Dinslaken. Dinslakens Bürgermeister Heidinger kümmert sich nun persönlich um Verbleib und Rettung des Glockenspiels, das vom Stammen-Haus entfernt wurde.

Das verschwundene Glockenspiel wird zur Chefsache. Bürgermeister Dr. Michael Heidinger versucht derzeit persönlich, den neuen Besitzer zu erreichen, um mehr über den Verbleib zu erfahren und das Glockenspiel „falls nötig zu retten“, so Stadtsprecher Marcel Sturm auf Anfrage der NRZ.
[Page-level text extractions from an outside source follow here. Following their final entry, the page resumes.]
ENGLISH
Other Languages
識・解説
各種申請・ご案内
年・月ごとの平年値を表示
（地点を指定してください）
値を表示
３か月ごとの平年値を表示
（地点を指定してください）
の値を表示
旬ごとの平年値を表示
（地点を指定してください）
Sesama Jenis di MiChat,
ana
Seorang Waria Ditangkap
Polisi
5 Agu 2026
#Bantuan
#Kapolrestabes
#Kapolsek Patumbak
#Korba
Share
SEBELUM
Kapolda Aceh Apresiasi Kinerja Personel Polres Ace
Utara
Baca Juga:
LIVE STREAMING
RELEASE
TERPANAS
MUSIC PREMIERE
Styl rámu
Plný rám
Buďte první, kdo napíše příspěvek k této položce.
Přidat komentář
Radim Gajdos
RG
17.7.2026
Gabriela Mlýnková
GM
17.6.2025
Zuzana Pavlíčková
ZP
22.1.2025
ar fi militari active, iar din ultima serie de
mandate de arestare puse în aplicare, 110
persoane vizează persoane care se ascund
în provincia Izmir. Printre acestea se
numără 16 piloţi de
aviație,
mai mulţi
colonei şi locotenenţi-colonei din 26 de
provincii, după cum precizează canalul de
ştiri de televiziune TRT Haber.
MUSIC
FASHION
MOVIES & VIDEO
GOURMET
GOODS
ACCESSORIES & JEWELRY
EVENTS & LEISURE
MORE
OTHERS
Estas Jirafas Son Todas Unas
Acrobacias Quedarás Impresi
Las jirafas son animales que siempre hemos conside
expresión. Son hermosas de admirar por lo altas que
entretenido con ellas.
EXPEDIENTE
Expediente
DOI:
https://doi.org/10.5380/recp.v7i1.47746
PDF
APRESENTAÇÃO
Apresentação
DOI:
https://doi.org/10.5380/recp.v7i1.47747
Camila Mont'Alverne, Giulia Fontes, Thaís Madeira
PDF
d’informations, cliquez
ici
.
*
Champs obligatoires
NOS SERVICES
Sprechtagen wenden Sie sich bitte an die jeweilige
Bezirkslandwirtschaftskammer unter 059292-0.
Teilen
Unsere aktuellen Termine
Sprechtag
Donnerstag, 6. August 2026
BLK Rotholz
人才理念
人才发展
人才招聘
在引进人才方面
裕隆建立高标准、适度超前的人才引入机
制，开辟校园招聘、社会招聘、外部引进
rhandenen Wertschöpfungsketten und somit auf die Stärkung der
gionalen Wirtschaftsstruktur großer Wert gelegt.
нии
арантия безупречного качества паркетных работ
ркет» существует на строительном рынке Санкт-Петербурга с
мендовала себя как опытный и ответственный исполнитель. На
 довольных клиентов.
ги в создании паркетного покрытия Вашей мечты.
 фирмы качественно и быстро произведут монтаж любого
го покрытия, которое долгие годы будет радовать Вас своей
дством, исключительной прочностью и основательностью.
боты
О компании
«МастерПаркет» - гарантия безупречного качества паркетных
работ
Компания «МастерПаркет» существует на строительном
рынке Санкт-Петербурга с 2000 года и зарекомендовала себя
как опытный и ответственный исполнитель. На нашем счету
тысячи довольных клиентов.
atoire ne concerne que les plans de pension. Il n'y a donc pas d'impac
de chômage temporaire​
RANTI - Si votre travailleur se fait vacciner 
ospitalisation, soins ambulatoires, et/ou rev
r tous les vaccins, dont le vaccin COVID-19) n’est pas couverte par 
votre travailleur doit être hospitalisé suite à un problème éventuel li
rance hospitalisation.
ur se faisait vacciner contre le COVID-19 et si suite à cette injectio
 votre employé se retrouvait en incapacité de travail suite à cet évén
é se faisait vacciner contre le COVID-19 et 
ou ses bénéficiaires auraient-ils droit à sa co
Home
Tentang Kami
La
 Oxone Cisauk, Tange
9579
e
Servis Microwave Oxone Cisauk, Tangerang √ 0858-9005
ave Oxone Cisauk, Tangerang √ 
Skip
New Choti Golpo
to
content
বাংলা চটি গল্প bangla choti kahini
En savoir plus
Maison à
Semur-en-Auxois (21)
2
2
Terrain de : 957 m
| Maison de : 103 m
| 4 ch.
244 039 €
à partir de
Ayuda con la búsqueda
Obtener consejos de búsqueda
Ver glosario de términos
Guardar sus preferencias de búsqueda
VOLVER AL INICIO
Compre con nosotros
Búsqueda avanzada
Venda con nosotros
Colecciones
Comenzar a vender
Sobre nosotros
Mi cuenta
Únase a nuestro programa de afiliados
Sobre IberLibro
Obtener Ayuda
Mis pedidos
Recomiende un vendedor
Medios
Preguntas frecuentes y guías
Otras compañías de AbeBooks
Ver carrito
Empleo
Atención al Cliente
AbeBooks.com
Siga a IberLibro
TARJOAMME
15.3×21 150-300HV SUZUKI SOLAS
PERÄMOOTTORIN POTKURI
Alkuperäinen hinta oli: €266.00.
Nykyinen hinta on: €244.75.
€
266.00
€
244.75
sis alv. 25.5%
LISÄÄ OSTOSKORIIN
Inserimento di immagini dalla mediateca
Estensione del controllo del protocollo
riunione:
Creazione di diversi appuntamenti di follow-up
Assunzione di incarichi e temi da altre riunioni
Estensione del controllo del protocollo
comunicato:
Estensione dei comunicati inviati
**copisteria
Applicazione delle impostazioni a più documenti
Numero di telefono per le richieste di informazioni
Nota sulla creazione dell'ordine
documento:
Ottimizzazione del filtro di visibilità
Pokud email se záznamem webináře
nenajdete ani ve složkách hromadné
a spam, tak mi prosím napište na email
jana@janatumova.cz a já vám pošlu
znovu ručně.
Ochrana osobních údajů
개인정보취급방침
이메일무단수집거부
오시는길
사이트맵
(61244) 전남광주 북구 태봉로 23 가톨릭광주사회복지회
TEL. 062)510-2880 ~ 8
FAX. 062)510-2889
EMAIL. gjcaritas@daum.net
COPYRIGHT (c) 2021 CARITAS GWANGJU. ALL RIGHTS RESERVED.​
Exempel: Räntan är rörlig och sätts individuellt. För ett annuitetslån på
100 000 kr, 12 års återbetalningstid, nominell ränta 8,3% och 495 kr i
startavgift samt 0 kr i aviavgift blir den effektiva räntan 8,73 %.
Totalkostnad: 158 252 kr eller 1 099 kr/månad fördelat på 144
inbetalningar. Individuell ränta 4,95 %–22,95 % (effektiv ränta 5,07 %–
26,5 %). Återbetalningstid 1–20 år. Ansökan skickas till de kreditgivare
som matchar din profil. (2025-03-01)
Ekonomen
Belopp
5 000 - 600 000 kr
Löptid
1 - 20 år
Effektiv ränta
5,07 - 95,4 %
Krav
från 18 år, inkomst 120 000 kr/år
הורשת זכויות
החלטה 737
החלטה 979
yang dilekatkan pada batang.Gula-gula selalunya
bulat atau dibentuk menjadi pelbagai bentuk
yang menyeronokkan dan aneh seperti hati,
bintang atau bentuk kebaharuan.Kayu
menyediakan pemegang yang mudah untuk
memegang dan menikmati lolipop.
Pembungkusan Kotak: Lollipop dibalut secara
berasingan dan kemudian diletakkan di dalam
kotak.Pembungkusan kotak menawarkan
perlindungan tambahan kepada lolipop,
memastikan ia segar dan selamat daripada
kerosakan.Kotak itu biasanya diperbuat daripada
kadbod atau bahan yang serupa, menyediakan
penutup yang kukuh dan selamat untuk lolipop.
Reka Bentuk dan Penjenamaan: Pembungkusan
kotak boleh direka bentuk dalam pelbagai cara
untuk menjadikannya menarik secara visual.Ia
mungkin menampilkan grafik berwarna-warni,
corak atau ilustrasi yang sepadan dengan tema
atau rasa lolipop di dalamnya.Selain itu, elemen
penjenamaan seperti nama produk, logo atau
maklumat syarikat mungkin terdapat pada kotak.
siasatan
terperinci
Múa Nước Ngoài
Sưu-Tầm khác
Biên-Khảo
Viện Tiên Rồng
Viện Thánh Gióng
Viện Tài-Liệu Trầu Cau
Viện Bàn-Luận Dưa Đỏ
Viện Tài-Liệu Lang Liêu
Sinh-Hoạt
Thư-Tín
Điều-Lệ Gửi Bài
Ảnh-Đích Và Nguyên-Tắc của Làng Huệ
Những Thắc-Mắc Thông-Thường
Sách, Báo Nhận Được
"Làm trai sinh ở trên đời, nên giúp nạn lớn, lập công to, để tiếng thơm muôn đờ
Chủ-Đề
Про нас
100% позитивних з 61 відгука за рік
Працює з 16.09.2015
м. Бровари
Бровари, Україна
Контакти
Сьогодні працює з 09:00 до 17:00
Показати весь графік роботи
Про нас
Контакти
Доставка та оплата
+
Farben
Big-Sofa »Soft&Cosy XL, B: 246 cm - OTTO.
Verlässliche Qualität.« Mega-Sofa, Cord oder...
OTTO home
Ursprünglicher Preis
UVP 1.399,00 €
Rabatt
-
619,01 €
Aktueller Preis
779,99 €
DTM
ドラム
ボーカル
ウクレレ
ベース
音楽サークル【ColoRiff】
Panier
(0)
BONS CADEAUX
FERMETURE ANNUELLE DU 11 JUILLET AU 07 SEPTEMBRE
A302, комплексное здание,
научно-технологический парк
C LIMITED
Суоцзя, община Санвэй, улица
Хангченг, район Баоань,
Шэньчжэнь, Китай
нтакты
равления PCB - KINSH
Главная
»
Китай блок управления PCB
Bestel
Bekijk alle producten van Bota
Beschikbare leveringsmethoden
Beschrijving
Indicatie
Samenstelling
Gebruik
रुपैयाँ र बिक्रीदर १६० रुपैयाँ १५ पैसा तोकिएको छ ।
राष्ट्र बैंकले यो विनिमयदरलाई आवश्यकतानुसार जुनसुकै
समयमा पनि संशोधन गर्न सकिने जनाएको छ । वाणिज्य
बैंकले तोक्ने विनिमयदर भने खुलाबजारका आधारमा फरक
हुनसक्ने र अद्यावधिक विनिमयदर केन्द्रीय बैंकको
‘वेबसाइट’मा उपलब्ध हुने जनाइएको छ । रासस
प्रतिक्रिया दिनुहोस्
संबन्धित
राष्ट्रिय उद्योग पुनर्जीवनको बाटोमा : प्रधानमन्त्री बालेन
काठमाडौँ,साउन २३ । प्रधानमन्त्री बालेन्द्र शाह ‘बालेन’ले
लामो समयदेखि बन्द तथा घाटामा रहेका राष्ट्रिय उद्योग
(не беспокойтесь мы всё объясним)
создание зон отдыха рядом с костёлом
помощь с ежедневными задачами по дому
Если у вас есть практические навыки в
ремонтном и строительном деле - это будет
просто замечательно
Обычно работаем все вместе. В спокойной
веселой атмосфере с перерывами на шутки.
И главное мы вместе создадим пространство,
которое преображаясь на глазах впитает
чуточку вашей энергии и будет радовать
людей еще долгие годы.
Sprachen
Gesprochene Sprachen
Fassadensanierung sei „bauordnungsrechtlich genehmigungsfrei“

Die Fassade und das Glockenspiel des alten Stammen-Hauses stehen nicht unter Denkmalschutz, so Sturm. Auch handele es sich bei diesem Gebäude um Privatbesitz, das sei zur Einordnung der Sachlage wichtig. Auch will die Stadt prüfen, ob bei der Umgestaltung der Fassade gegen die geltende Gestaltungssatzung verstoßen wurde. Die Fassadensanierung sei an sich bauordnungsrechtlich genehmigungsfrei, daher habe es kein Bauantragsverfahren gegeben, so der Sprecher.

Dieser Zettel hängt am ehealigen Stammen-Haus  
Dieser Zettel hängt am ehealigen Stammen-Haus   © nrz | aha

Darum gibt es eine Gestaltungssatzung

Die Gestaltungssatzung gibt es seit Dezember 2014. Sie gilt für die Alt- und Innenstadt. Denn: Die städtebauliche Struktur der Altstadt und der Neustraße entspreche bis heute weitgehend dem Urkataster von 1837. Vergleicht man Bilder von damals mit der heutigen Neustraße, ist dies noch deutlich zu sehen. Allerdings wurde gerade dieser Teil der Stadt bekanntlich am 23. März 1945 zu einem großen Teil zerstört. Nur wenige Häuser überstanden den damaligen Bombenhagel. Dennoch gibt es noch zahlreiche Beispiele der historischen Bebauung. Um diese und damit das Gesamtbild von Altstadt und Neustraße zu schützen, wurde 2014 die Gestaltungssatzung verabschiedet.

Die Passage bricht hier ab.